Is there a correlation between searches for “Formula E” and “Electric vehicles” on Google?
First we download a data files from Google Trends - us-searches, containing searches for the US only. I think this is the data used in the graphic shared.
# read in the US data
usSearches <- read.csv("raw_data/us-searches.csv")
names(usSearches) <- c("month", "fe", "electric")
# Let's take a quick look at the data
head(usSearches, 10)
## month fe electric
## 1 2004-01 5 27
## 2 2004-02 7 37
## 3 2004-03 9 39
## 4 2004-04 8 57
## 5 2004-05 13 72
## 6 2004-06 4 53
## 7 2004-07 3 37
## 8 2004-08 4 35
## 9 2004-09 10 39
## 10 2004-10 9 39
As you can see from the output above, we have a dataset containing 2 variables - “fe” (monthly search volumes for ‘Formula E’) and “electric” (monthly search volumes for ‘Electric Vehicles’). There are 157 observations in total, to cover the period from 2004 - date.

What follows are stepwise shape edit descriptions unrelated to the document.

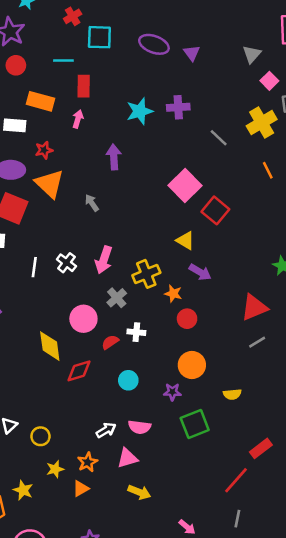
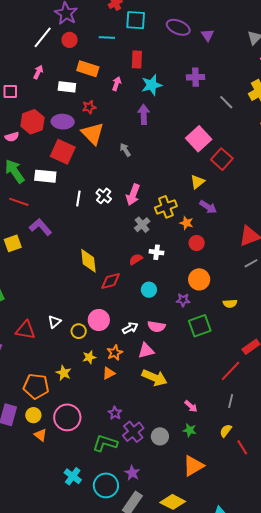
red rectangle: (84, 86) -> (137, 59), moved
cyan star: (140, 111) -> (152, 85), moved
yellow triangle: (185, 241) -> (197, 182), turned 49
pink circle: (83, 319) -> (99, 320), moved
yellow arrow: (139, 492) -> (155, 378), size x1.4

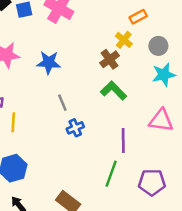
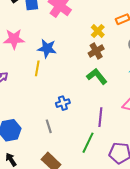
yellow cross: (124, 40) -> (98, 31), moved
gray line: (62, 103) -> (49, 126), moved
yellow line: (13, 122) -> (37, 68), moved

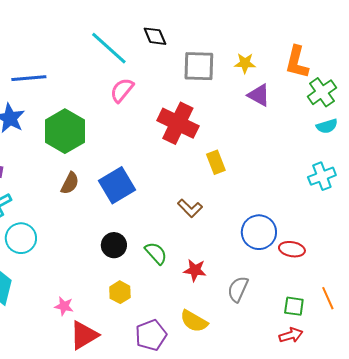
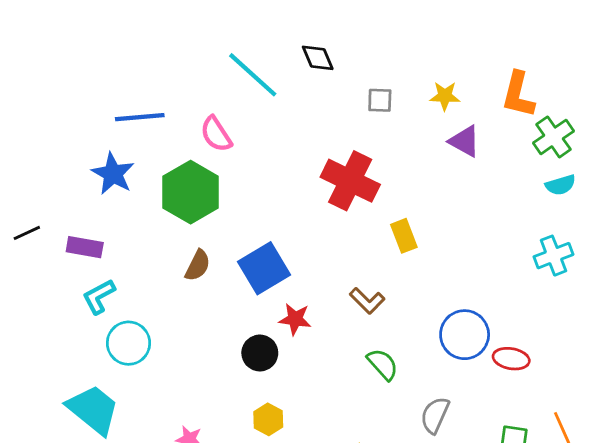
gray square: (199, 66) -> (380, 100), size x0.6
pink semicircle: (122, 90) -> (216, 134), moved, turned -72
green semicircle: (156, 253) -> (383, 364), moved
red star: (195, 270) -> (295, 319), moved

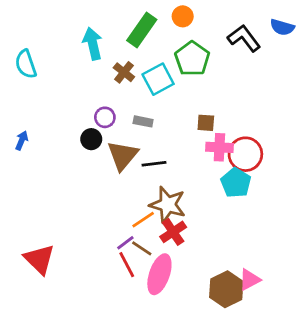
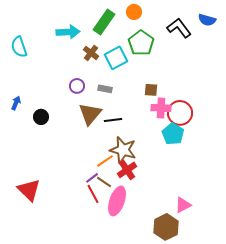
cyan arrow: (93, 44) -> (68, 32), turned 100
black circle: (91, 139) -> (41, 117), moved
brown hexagon: (226, 289) -> (166, 227), moved

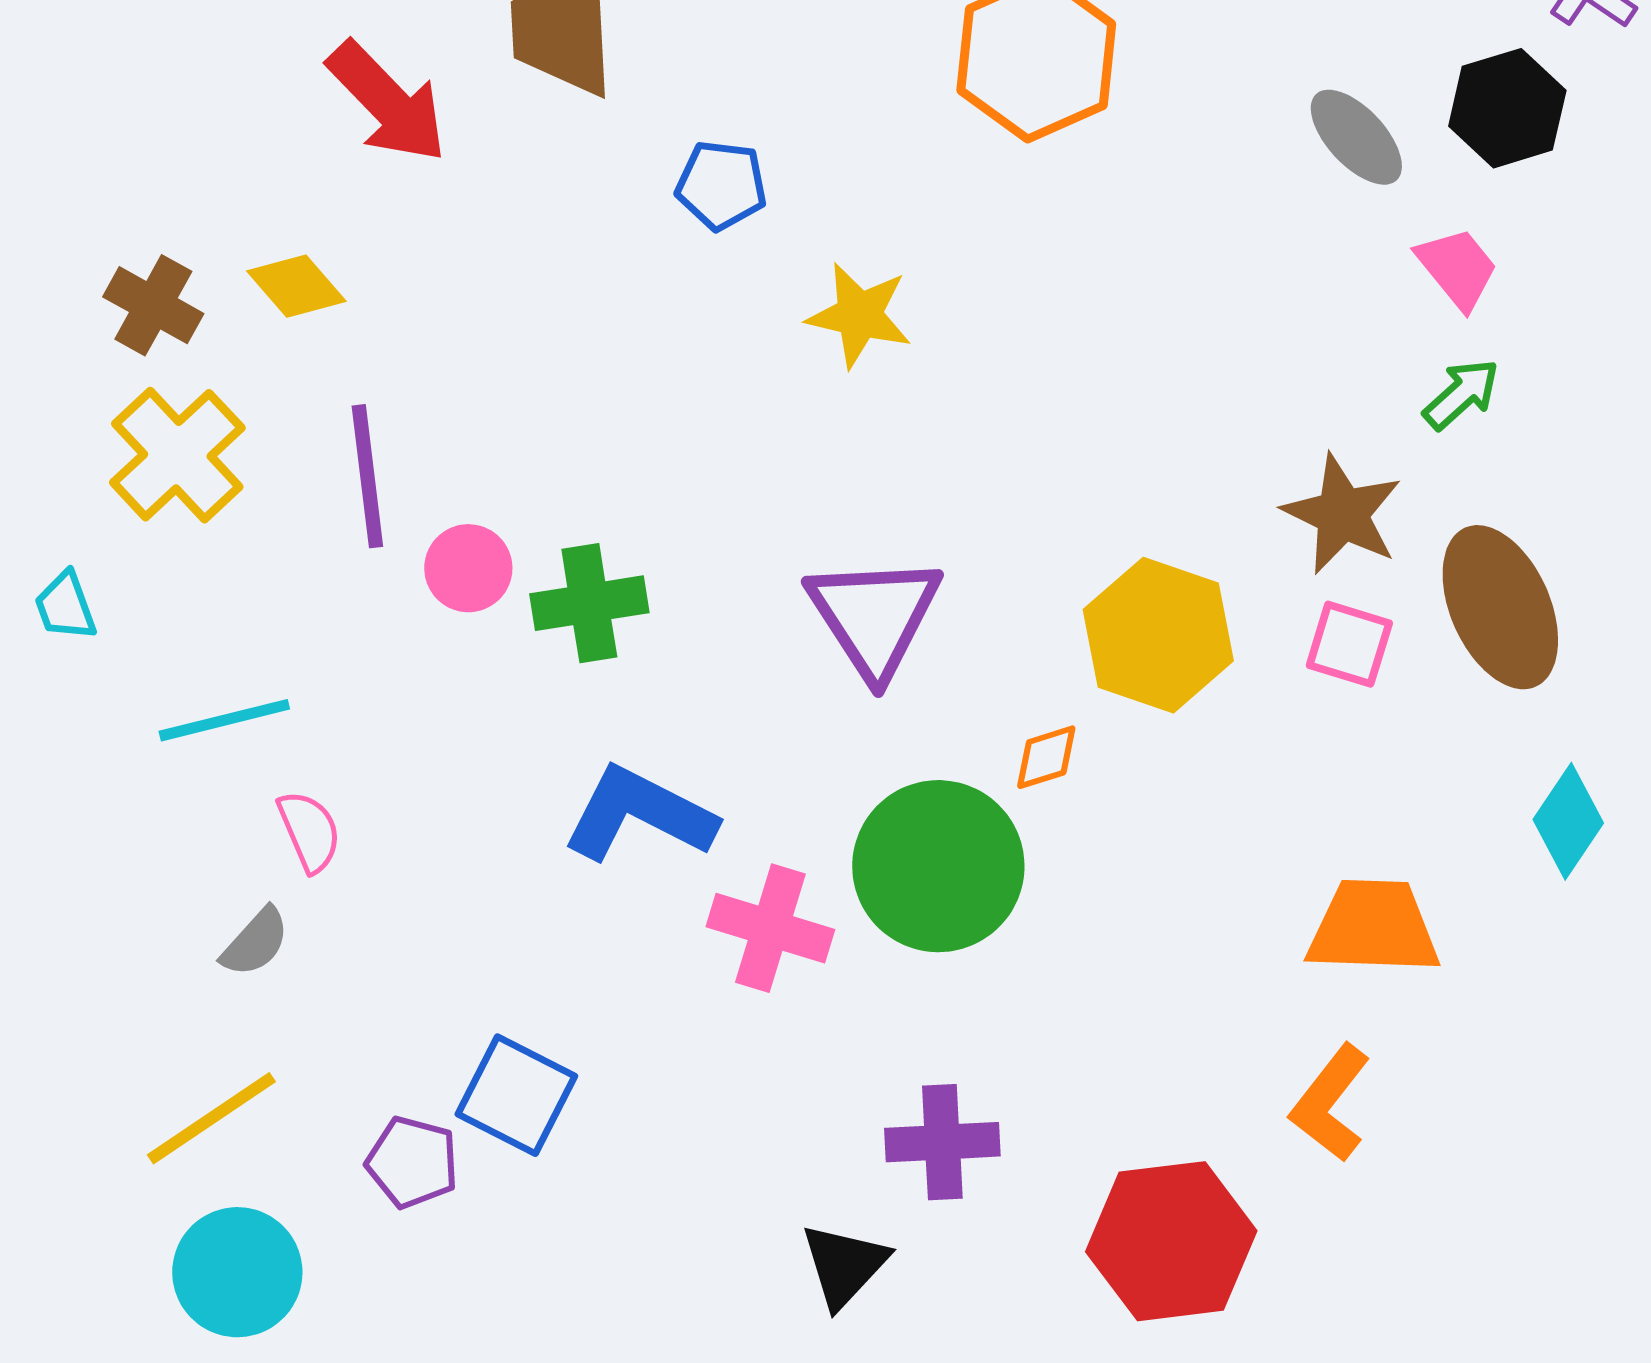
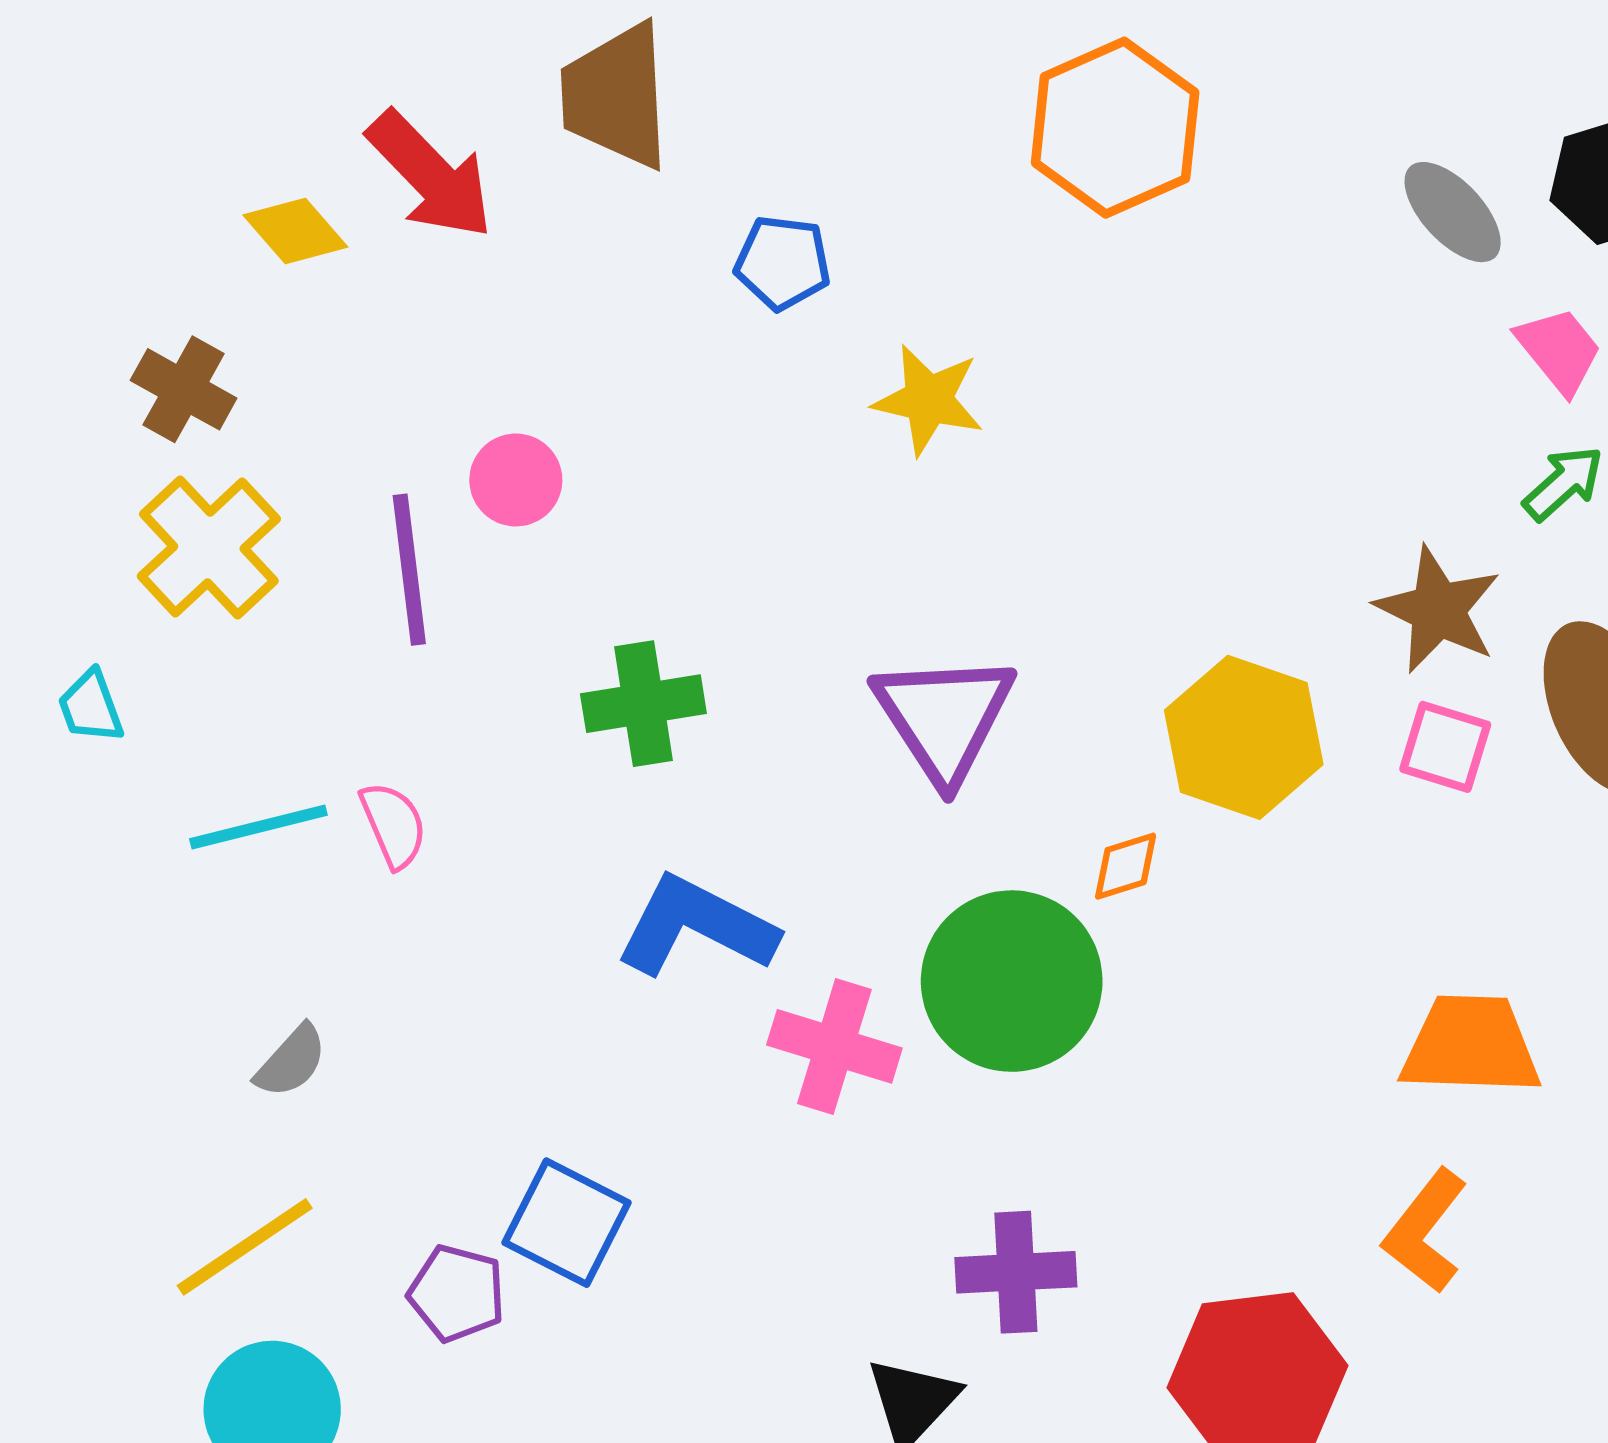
yellow diamond: (296, 286) -> (295, 231), moved
pink circle: (468, 568) -> (516, 480), moved
pink semicircle: (309, 831) -> (393, 825), moved

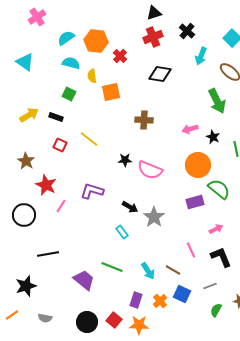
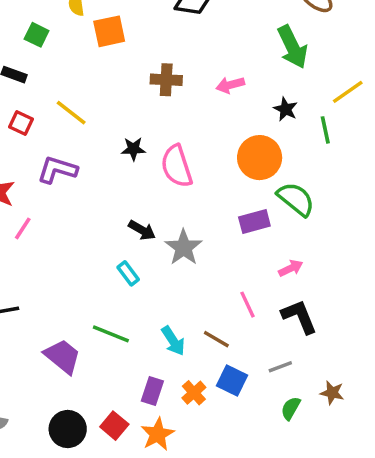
pink arrow: (190, 129) -> (230, 85), moved
pink semicircle: (150, 170) -> (177, 166), turned 50
purple L-shape: (92, 191) -> (57, 170), moved
orange star: (139, 325) -> (158, 434), turned -30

Now, we can use R to examine the correlation between our 2 variables.
# What is the correlation between the two searches?
cor.test(usSearches$fe, usSearches$electric)
##
## Pearson's product-moment correlation
##
## data: usSearches$fe and usSearches$electric
## t = -3.5988, df = 155, p-value = 0.0004295
## alternative hypothesis: true correlation is not equal to 0
## 95 percent confidence interval:
## -0.4162292 -0.1265632
## sample estimates:
## cor
## -0.2776961
None, really. What we care about above is the final number output(-0.278), which tells us there’s a correlation of -0.278 between the two, suggesting that when searches for one term increase, searches for the other decrease.
# Filter the data to include only data after June 2014
recentUS <- usSearches %>% filter(month >= "2014-06-01")
# What is the correlation between the two searches?
cor.test(recentUS$fe, recentUS$electric)
##
## Pearson's product-moment correlation
##
## data: recentUS$fe and recentUS$electric
## t = 1.8912, df = 30, p-value = 0.06829
## alternative hypothesis: true correlation is not equal to 0
## 95 percent confidence interval:
## -0.02518432 0.60609314
## sample estimates:
## cor
## 0.3263758
This time around, our correlation test tells us that the correlation is 0.326 (“medium”, according to Cohen’s rule of thumb). However, since the boundaries of our 95% confidence intervals include the number 0, we can’t say with any real confidence that the correlation is not 0.
TLDR: There does not appear to be any significant correlation between searches for Formula E and Electric vehicles.